When I imagined myself giving my first TED talk I always pictured a big auditorium, standing ovations, and enthusiasm equivalent to what Steve Jobs would receive when unveiling the newest update for the IPhone…
I guess I will have to wait a little longer for my break through moment.
Unfortunately (or fortunately) our TED talks were on a much smaller scale, as the privacy of our ENGL 119 classroom allowed many of us (read: me) to embrace the fear of public speaking and present on topics that we were fascinated with (math kids are fascinated with most things).
As a self-proclaimed social introvert the mere mention of group work gives me anxiety. Add in the fact that I always seem to end up with that one person we all know…
…and you can guess I wasn’t too thrilled about this project.
Luckily, the Algorythms and I were a near perfect match! The experience managed to erase all my bad memories of last minute scrambling to finish what was *supposed to be* group work in high school. I’ve learnt that two of the best skills two have in these situations are:
- Knowing how to delegate roles and responsibilities effectively, and
- Not being afraid to hold one another accountable
Most importantly, collaboration allowed us to tackle a complex topic which we might’ve otherwise not even attempted to approach on our own.

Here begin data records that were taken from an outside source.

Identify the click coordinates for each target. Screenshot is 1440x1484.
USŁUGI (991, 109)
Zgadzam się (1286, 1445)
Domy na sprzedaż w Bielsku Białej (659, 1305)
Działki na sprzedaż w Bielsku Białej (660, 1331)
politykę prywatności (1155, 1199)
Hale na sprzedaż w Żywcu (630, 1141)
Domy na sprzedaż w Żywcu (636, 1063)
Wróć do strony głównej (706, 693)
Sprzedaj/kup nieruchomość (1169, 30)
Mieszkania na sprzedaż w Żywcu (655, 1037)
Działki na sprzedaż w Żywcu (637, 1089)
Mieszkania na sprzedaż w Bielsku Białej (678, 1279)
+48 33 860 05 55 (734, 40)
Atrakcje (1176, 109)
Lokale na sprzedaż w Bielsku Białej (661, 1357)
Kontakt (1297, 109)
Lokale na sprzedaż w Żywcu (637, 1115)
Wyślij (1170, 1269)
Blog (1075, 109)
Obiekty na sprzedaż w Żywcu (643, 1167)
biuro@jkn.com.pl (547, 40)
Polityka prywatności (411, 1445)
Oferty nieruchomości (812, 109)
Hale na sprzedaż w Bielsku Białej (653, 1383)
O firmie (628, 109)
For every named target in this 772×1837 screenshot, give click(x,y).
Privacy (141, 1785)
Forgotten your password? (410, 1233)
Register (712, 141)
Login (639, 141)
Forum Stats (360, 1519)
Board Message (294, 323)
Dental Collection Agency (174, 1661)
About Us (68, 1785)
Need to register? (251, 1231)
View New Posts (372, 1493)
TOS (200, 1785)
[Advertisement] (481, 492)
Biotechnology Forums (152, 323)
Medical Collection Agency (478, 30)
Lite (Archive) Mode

I am also extremely intrigued by the way others think and believe that having a diverse prospective on a broad range of global issues is particularly helpful when building new relationships. While I was already familiar with all of the topics that were presented, each group still managed to bring in a new insight or view point that I had never considered.
I don’t know about you, but I find difficult advice easier to take in when it comes from someone who is in the same situation as me and so when my class mates presented on “Financial Markets and Millennials” I was naturally drawn in and eager to do as they say. Yet, when my mom reminds me at least once a day about my bad habit of overindulging in expensive coffee (it’s a hobby really!!) and how I will never be able to afford a home on my own if I don’t start saving now, my defensive mechanism instantly turns on. I receive it more as a personal attack (or nagging) instead of appreciating the valuable life lesson she is trying to give me.
Another debate that I enjoyed hearing about was the introduction of coding to children in grades K-12. In the past, I always regretted not being keener on learning how software works and taking an initiative and teaching myself how to code from an earlier age. Thus while I fully agree with the argument that computer science should be mandatory for many kids, the logistics of it (i.e. costs, not enough teachers, etc.) that the group discussed had never really crossed my mind.
Overall, I think we all deserve a big applause!